By Patrick Gannon - The Insider

The most entertaining interview I’ve heard with Gov. Pat McCrory had nothing to do with state politics — or very little at least.

It was mainly about barbecue and football. And it was bizarre, but rather funny at times. And refreshing, but bizarre still.

The first-term Republican governor gave a 12-minute interview on local sports radio last week to talk about his barbecue wager with South Carolina Gov. Nikki Haley over the football game between the University of North Carolina Tar Heels and the University of South Carolina Gamecocks.

McCrory came off as a regular guy. Not the one who battles endlessly with the General Assembly over infrastructure bonds and historic preservation and economic incentives and personalities. And he came off as a guy with a goofy personality, not the one who gave a boring, 80-minute “State of the State” speech early this year.

The interview with Adam Gold and Joe Ovies of 99.9 The Fan in Raleigh began with one of the hosts asking McCrory how much North Carolina barbecue and which type — eastern or western — he’d send to South Carolina if UNC lost the game.

“I knew jerks like you would ask me that question,” McCrory said chuckling. “You’re putting me on the spot now, buddy.”

The governor said he wouldn’t be pulled down into a debate over which N.C. barbecue is better — the vinegar-based eastern variety or the tomato-based western type.

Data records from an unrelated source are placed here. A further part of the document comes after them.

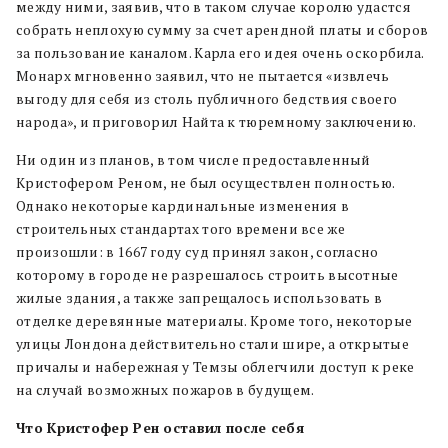
между ними, заявив, что в таком случае королю удастся
собрать неплохую сумму за счет арендной платы и сборов
за пользование каналом. Карла его идея очень оскорбила.
Монарх мгновенно заявил, что не пытается «извлечь
выгоду для себя из столь публичного бедствия своего
народа», и приговорил Найта к тюремному заключению.
Ни один из планов, в том числе предоставленный
Кристофером Реном, не был осуществлен полностью.
Однако некоторые кардинальные изменения в
строительных стандартах того времени все же
произошли: в 1667 году суд принял закон, согласно
которому в городе не разрешалось строить высотные
жилые здания, а также запрещалось использовать в
отделке деревянные материалы. Кроме того, некоторые
улицы Лондона действительно стали шире, а открытые
причалы и набережная у Темзы облегчили доступ к реке
на случай возможных пожаров в будущем.
Что Кристофер Рен оставил после себя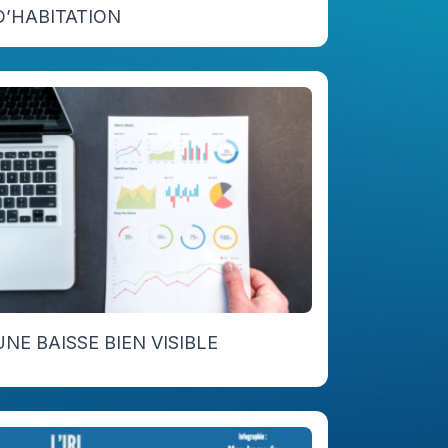
D’HABITATION
UNE BAISSE BIEN VISIBLE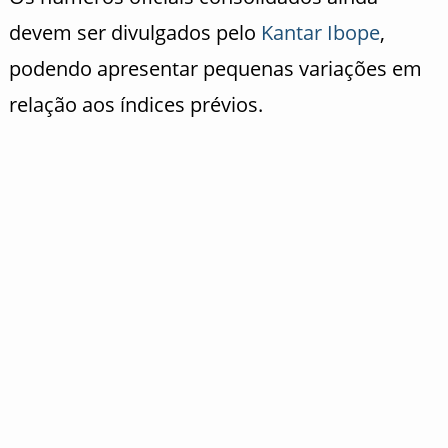
devem ser divulgados pelo
Kantar
Ibope
,
podendo apresentar pequenas variações em
relação aos índices prévios.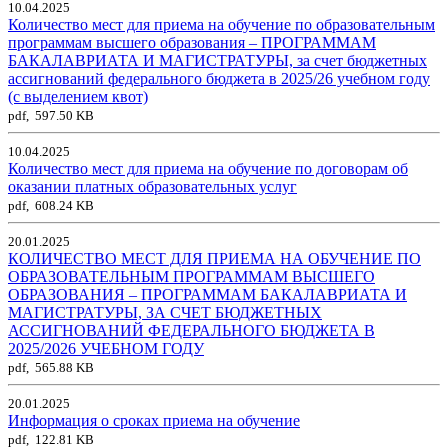
10.04.2025
Количество мест для приема на обучение по образовательным
программам высшего образования – ПРОГРАММАМ
БАКАЛАВРИАТА И МАГИСТРАТУРЫ, за счет бюджетных
ассигнований федерального бюджета в 2025/26 учебном году
(с выделением квот)
pdf, 597.50 KB
10.04.2025
Количество мест для приема на обучение по договорам об
оказании платных образовательных услуг
pdf, 608.24 KB
20.01.2025
КОЛИЧЕСТВО МЕСТ ДЛЯ ПРИЕМА НА ОБУЧЕНИЕ ПО
ОБРАЗОВАТЕЛЬНЫМ ПРОГРАММАМ ВЫСШЕГО
ОБРАЗОВАНИЯ – ПРОГРАММАМ БАКАЛАВРИАТА И
МАГИСТРАТУРЫ, ЗА СЧЕТ БЮДЖЕТНЫХ
АССИГНОВАНИЙ ФЕДЕРАЛЬНОГО БЮДЖЕТА В
2025/2026 УЧЕБНОМ ГОДУ
pdf, 565.88 KB
20.01.2025
Информация о сроках приема на обучение
pdf, 122.81 KB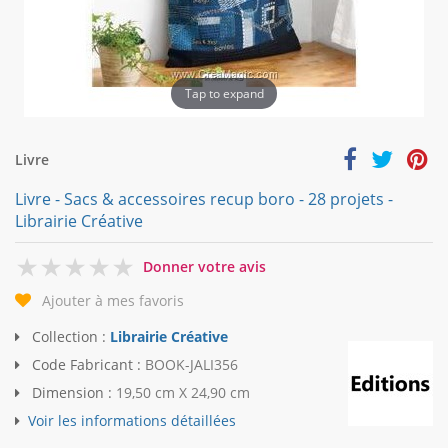
Tap to expand
Livre
Livre - Sacs & accessoires recup boro - 28 projets -
Librairie Créative
0
Donner votre avis
Ajouter à mes favoris
Collection :
Librairie Créative
Code Fabricant :
BOOK-JALI356
Dimension :
19,50 cm X 24,90 cm
Voir les informations détaillées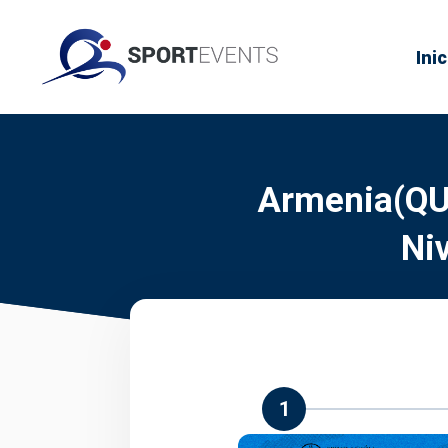
Inic
Armenia(QUI
Ni
1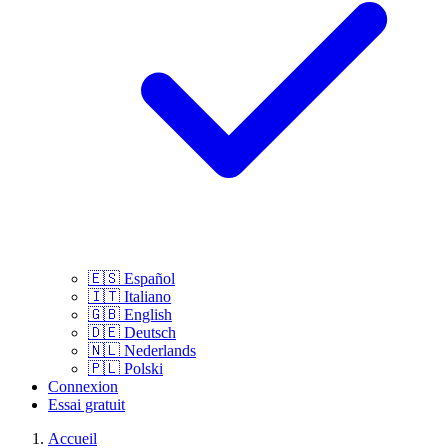
🇪🇸
Español
🇮🇹
Italiano
🇬🇧
English
🇩🇪
Deutsch
🇳🇱
Nederlands
🇵🇱
Polski
Connexion
Essai gratuit
Accueil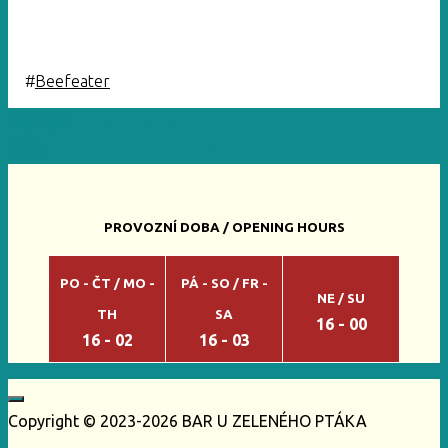
#
Beefeater
Previous
Panama Spritz
Next
Získej los za drink a setři si výhru
PROVOZNÍ DOBA / OPENING HOURS
PO - ČT / MO -
PÁ - SO / FR -
NE / SU
TH
SA
16 - 00
16 - 02
16 - 03
Copyright © 2023-2026 BAR U ZELENÉHO PTÁKA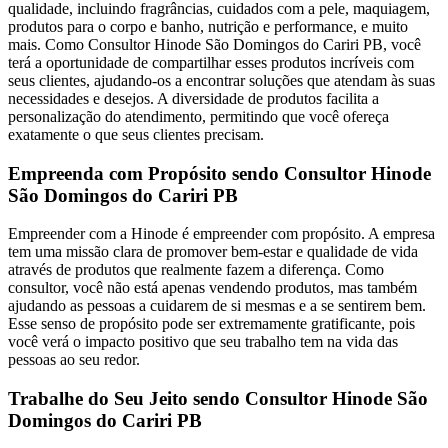
qualidade, incluindo fragrâncias, cuidados com a pele, maquiagem,
produtos para o corpo e banho, nutrição e performance, e muito
mais. Como Consultor Hinode São Domingos do Cariri PB, você
terá a oportunidade de compartilhar esses produtos incríveis com
seus clientes, ajudando-os a encontrar soluções que atendam às suas
necessidades e desejos. A diversidade de produtos facilita a
personalização do atendimento, permitindo que você ofereça
exatamente o que seus clientes precisam.
Empreenda com Propósito sendo Consultor Hinode
São Domingos do Cariri PB
Empreender com a Hinode é empreender com propósito. A empresa
tem uma missão clara de promover bem-estar e qualidade de vida
através de produtos que realmente fazem a diferença. Como
consultor, você não está apenas vendendo produtos, mas também
ajudando as pessoas a cuidarem de si mesmas e a se sentirem bem.
Esse senso de propósito pode ser extremamente gratificante, pois
você verá o impacto positivo que seu trabalho tem na vida das
pessoas ao seu redor.
Trabalhe do Seu Jeito sendo Consultor Hinode São
Domingos do Cariri PB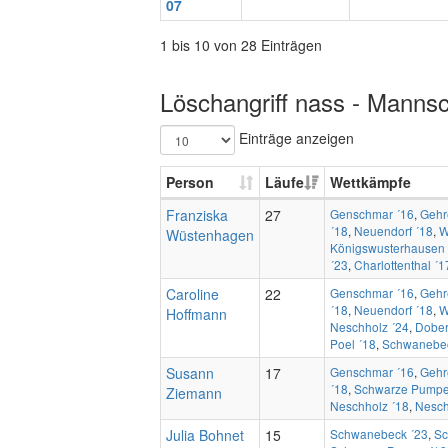
07
1 bis 10 von 28 Einträgen
Löschangriff nass - Mannsc
Einträge anzeigen
Person
Läufe
Wettkämpfe
Franziska
27
Genschmar ´16
,
Gehr
´18
,
Neuendorf ´18
,
W
Wüstenhagen
Königswusterhausen 
´23
,
Charlottenthal ´1
Caroline
22
Genschmar ´16
,
Gehr
´18
,
Neuendorf ´18
,
W
Hoffmann
Neschholz ´24
,
Dober
Poel ´18
,
Schwanebec
Susann
17
Genschmar ´16
,
Gehr
´18
,
Schwarze Pumpe
Ziemann
Neschholz ´18
,
Nesch
Julia Bohnet
15
Schwanebeck ´23
,
Sc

“Politicians lose gubernatorial campaigns on that type of issue. You know what I do. I mix the two together. That’s what I do,” he said. He likely referred to 1984 gubernatorial candidate Rufus Edmisten, who made a derogatory comment about barbecue because he had eaten so much of it on the campaign trail and then lost a fairly close race to Gov. Jim Martin.

That well-documented comment now is a mainstay in books about barbecue, although Edmisten told me he doesn’t think it made a difference in his election defeat.

Edmisten, a Raleigh attorney, said McCrory was wise to ask North Carolinians in an online survey which type of barbecue should be sent to Haley, rather than choose himself, alienating half of the state.

Then McCrory bashed South Carolina relentlessly. He said he saw Haley going to a concert in Charlotte a couple of months ago. “She had to come to Charlotte to have fun,” he said. “What’s there to do in South Carolina?”

He then said Wilmington was on the verge of becoming a better coastal city than Charleston.

“We’re going to start having Wilmington kick Charleston’s tail in travel and tourism,” McCrory said. “Charleston gets too much publicity.” He then said N.C. beaches are better, too. “We actually have blue water,” McCrory said. “They have brown water.”

He also talked about the football game. He mentioned South Carolina’s quarterback, Connor Mitch, who is from Raleigh. “The only chance they’re going to win is to have a Raleigh quarterback,” McCrory said.

When he was done with South Carolina, the Republican got into state politics for a second.

“This is my problem as governor. I trash talk like this to the legislature,” he said. “That’s why they’re still in session.”

So we’ve seen the emotional McCrory, like when he shed tears as former Health and Human Secretary Secretary Aldona Wos resigned her position this year. Now we’ve seen McCrory’s goofier side.

What McCrory will we see next? Maybe a sports radio host?

“Governor, if this political thing doesn’t work out for you, sports talk radio might be your next thing,” Ovies told him toward the end of the interview. “I’m just saying, you’ve got the delivery. You’ve got your takes. I think you’re ready for this.”

Patrick Gannon is the editor of N.C. Insider.